Quando as comadres se zangam… o ditado já é conhecido e, mais do que acertado em relação ao sucedido na 1ª etapa da Volta à Polónia, onde uma série de explicações são adiantadas face ao grave acidente.

Comecemos pelo sprint em si, em que há naturalmente um desvio intencional do ciclista que segue na dianteira do grupo, e pergunta-se porque todas as quedas se dão precisamente, com o entalamento dos ciclistas entre o ciclista que fecha a porta e as barreiras. Num sprint percorrido a todo o gas todos os pequenos pormenores são importantes. Primeiro é escolher a roda certa, segundo sugar essa roda e passar o mais perto possível da linha de meta, terceiro sempre que possível ultrapassar do lado das barreiras, para melhor proteção do vento. Quedas como a sucedida na Volta à Polónia há às dezenas. Perguntamos qual a diferença entre a registada na Volta à Polónia ou aquela que atirou Cavendish ao solo, pelo fechar da porta e cotovelada de Peter Sagan? Nenhuma, apenas um facto poderá ter estado na origem de uma elevado acentuar dos danos. As barreiras que cederam e permitiram a passagem de Jakobsen para o outro lado da estrada. Mas porquê ? O facto estará nas barreiras ou pela ausência de público que as fariam ganhar uma maior resistência ao forte impacto.

Sem público a firmar as barreiras estas ficaram mais frágeis e cederam, o que é lógico, pois as barreiras eram inclinadas, logo sem que os seus pés possam ter causado a queda.
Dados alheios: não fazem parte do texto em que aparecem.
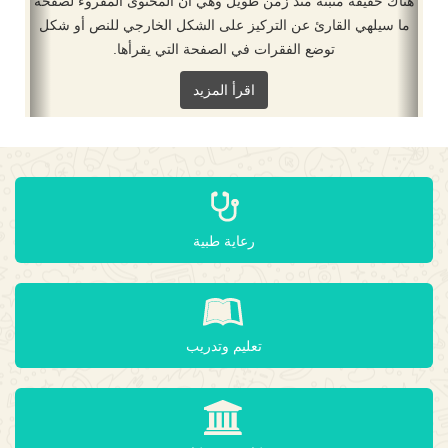
هناك حقيقة مثبتة منذ زمن طويل وهي أن المحتوى المقروء لصفحة
ما سيلهي القارئ عن التركيز على الشكل الخارجي للنص أو شكل
توضع الفقرات في الصفحة التي يقرأها.
اقرأ المزيد
رعاية طبية
تعليم وتدريب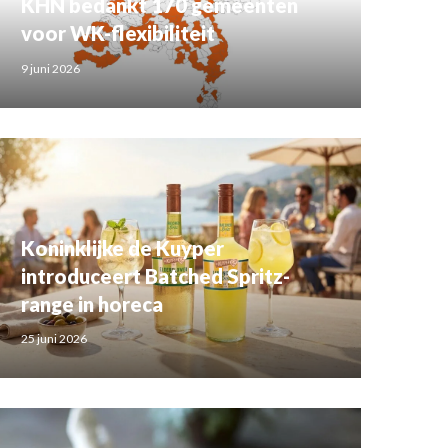
KHN bedankt 170 gemeenten
voor WK-flexibiliteit
9 juni 2026
Koninklijke de Kuyper
introduceert Batched Spritz-
range in horeca
25 juni 2026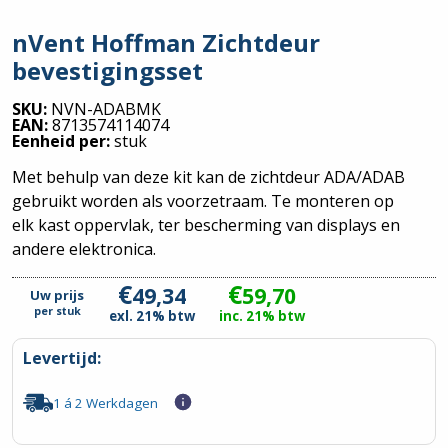
nVent Hoffman Zichtdeur
bevestigingsset
SKU:
NVN-ADABMK
EAN:
8713574114074
Eenheid per:
stuk
Met behulp van deze kit kan de zichtdeur ADA/ADAB
gebruikt worden als voorzetraam. Te monteren op
elk kast oppervlak, ter bescherming van displays en
andere elektronica.
€
€
49,34
59,70
Uw prijs
per
stuk
exl. 21% btw
inc. 21% btw
Levertijd:
1 á 2 Werkdagen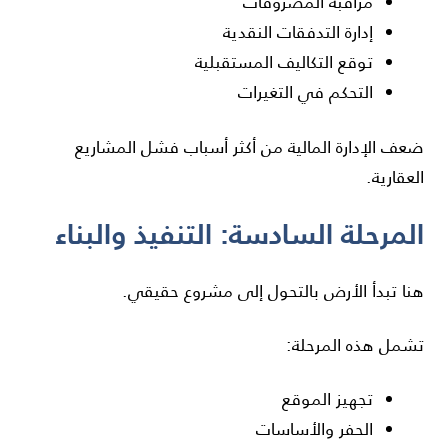
مراقبة المصروفات
إدارة التدفقات النقدية
توقع التكاليف المستقبلية
التحكم في التغيرات
ضعف الإدارة المالية من أكثر أسباب فشل المشاريع
العقارية.
المرحلة السادسة: التنفيذ والبناء
هنا تبدأ الأرض بالتحول إلى مشروع حقيقي.
تشمل هذه المرحلة:
تجهيز الموقع
الحفر والأساسات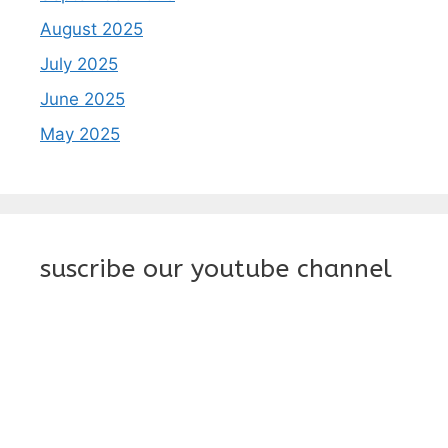
August 2025
July 2025
June 2025
May 2025
suscribe our youtube channel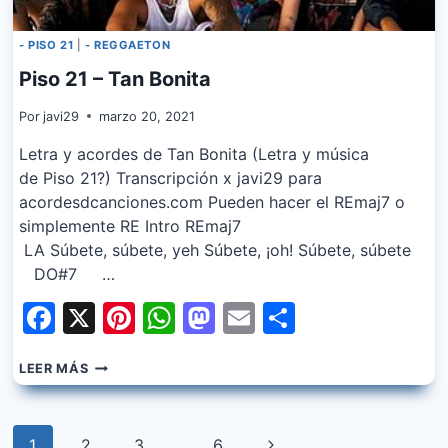
- PISO 21
|
- REGGAETON
Piso 21 – Tan Bonita
Por
javi29
marzo 20, 2021
Letra y acordes de Tan Bonita (Letra y música
de Piso 21?) Transcripción x javi29 para
acordesdcanciones.com Pueden hacer el REmaj7 o
simplemente RE Intro REmaj7
LA Súbete, súbete, yeh Súbete, ¡oh! Súbete, súbete
DO#7 …
Facebook
X
Pinterest
WhatsApp
Mastodon
Email
Share
PISO
LEER MÁS
21
–
TAN
Navegación
BONITA
Siguiente
1
2
3
…
6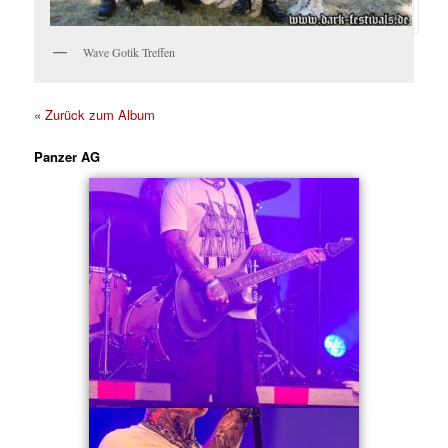
Wave Gotik Treffen
« Zurück zum Album
Panzer AG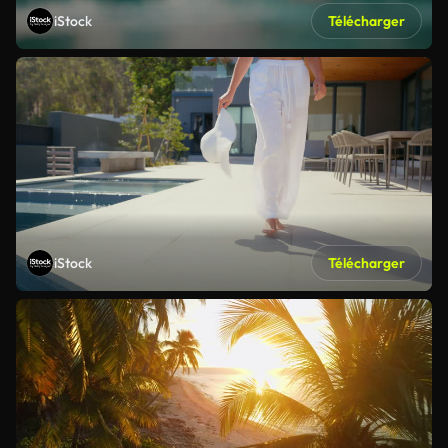
iStock
Télécharger
iStock
Télécharger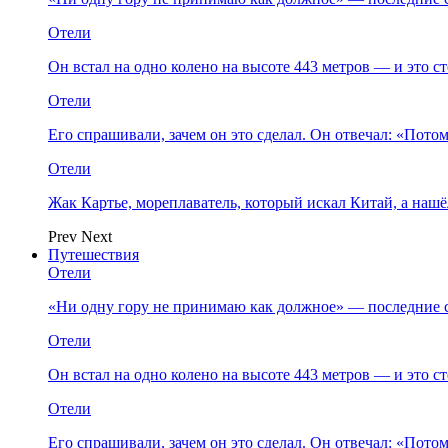
Отели
Он встал на одно колено на высоте 443 метров — и это 
Отели
Его спрашивали, зачем он это сделал. Он отвечал: «Пото
Отели
Жак Картье, мореплаватель, который искал Китай, а нашё
Prev
Next
Путешествия
Отели
«Ни одну гору не принимаю как должное» — последние 
Отели
Он встал на одно колено на высоте 443 метров — и это 
Отели
Его спрашивали, зачем он это сделал. Он отвечал: «Пото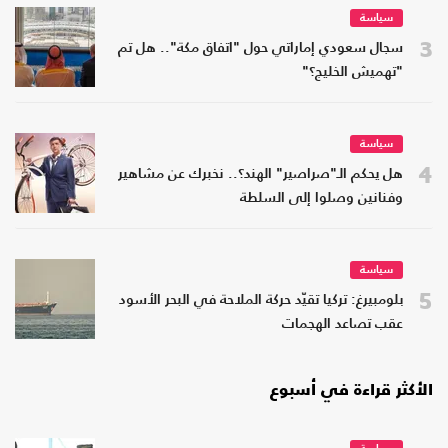
سياسة
3
سجال سعودي إماراتي حول "اتفاق مكة".. هل تم
"تهميش الخليج؟"
سياسة
4
هل يحكم الـ"صراصير" الهند؟.. نخبرك عن مشاهير
وفنانين وصلوا إلى السلطة
سياسة
5
بلومبيرغ: تركيا تقيّد حركة الملاحة في البحر الأسود
عقب تصاعد الهجمات
الأكثر قراءة في أسبوع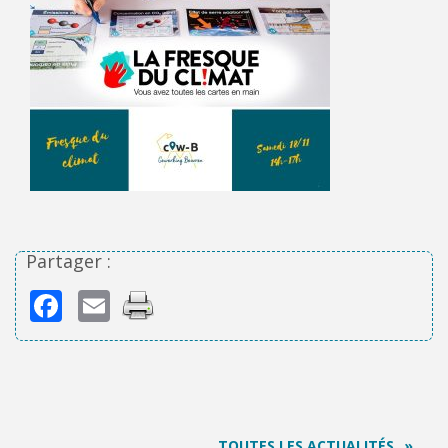
Partager :
Facebook
Email
TOUTES LES ACTUALITÉS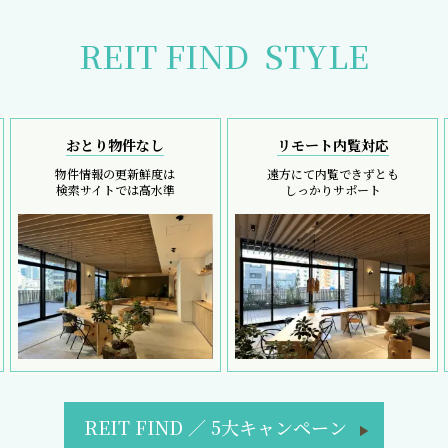
REIT FIND
STYLE
おとり物件なし
リモート内覧対応
物件情報の更新鮮度は
遠方にて内覧できずとも
検索サイトでは高水準
しっかりサポート
REIT FIND
／
5大キャンペーン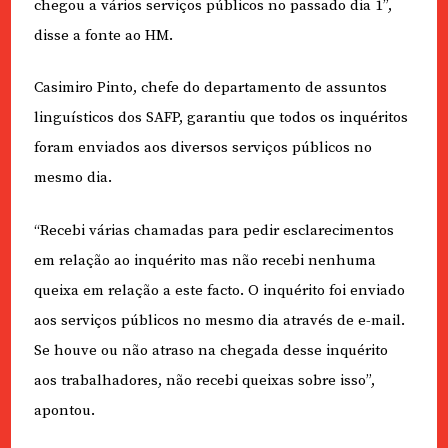
chegou a vários serviços públicos no passado dia 1”,
disse a fonte ao HM.
Casimiro Pinto, chefe do departamento de assuntos
linguísticos dos SAFP, garantiu que todos os inquéritos
foram enviados aos diversos serviços públicos no
mesmo dia.
“Recebi várias chamadas para pedir esclarecimentos
em relação ao inquérito mas não recebi nenhuma
queixa em relação a este facto. O inquérito foi enviado
aos serviços públicos no mesmo dia através de e-mail.
Se houve ou não atraso na chegada desse inquérito
aos trabalhadores, não recebi queixas sobre isso”,
apontou.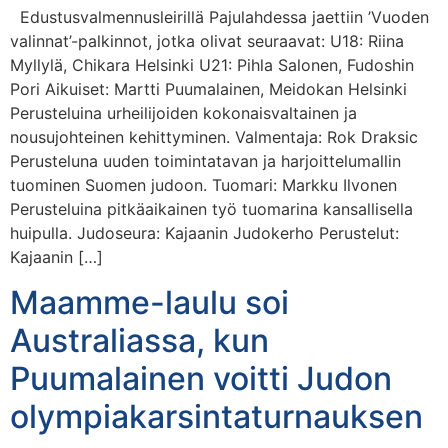
Edustusvalmennusleirillä Pajulahdessa jaettiin ’Vuoden
valinnat’-palkinnot, jotka olivat seuraavat: U18: Riina
Myllylä, Chikara Helsinki U21: Pihla Salonen, Fudoshin
Pori Aikuiset: Martti Puumalainen, Meidokan Helsinki
Perusteluina urheilijoiden kokonaisvaltainen ja
nousujohteinen kehittyminen. Valmentaja: Rok Draksic
Perusteluna uuden toimintatavan ja harjoittelumallin
tuominen Suomen judoon. Tuomari: Markku Ilvonen
Perusteluina pitkäaikainen työ tuomarina kansallisella
huipulla. Judoseura: Kajaanin Judokerho Perustelut:
Kajaanin […]
Maamme-laulu soi
Australiassa, kun
Puumalainen voitti Judon
olympiakarsintaturnauksen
Poderão não ter sido suficientemente encaixadas umas nas outras, mas para segurarem as telas da publicidade teriam forçosamente de estarem ligadas umas às outras.

De seguida vejamos a chegada, fortemente criticada pelos ciclistas. É certo que não é a melhor forma de se efetuar uma chegada. levemente a descer, mas os ciclistas passaram pelo local algumas vezes antes do sprint final e não tinha curvas. Cumprissem os ciclistas com as regras e a queda não existiria.

Por último, a crucificação de Dylan Groenewegen parece-nos um exagero. Começamos com um ditado e acabamos com outro ” quem anda à chuva…” é verdade. Os riscos são cada vez maiores, mas serão só dos ciclistas e dos seus comportamentos ?

Aqui encontraremos também vários culpados. Primeiro as próprias equipas com o seu grau de exigência em termos de resultados. Segundo os organizadores que procuram privilegiar o espetáculo, ora procurando percursos cada vez mais difíceis, o que vai um pouco contra a saúde dos ciclistas, ora procurando perigos com estradas em macadame, com troços de paralelos, de forma a que as suas provas tenham uma cada vez maior visibilidade em especial na televisão.

Depois o sindicado dos ciclistas, quando Bugno ele próprio afirma ”
mas continua sendo inaceitável que tais acidentes aconteçam nas corridas do WorldTour  ” dando a entender que o ciclismo está apenas confinado ao World Tour e o resto é paisagem.

E por último, o mais escabroso, quando Patrick Lefevere, manager da Deceuninck apresentou queixa de Groenewegen na polícia. Lefevere gosta de estar na onda, mas ficou mal a um diretor desportivo com a sua experiência, querer transformar um ato desportivo, num ato criminal. E aqui, finalmente o último ditado ” quem nunca pecou que atire com a pedra”, é que Lefevere não é um santo.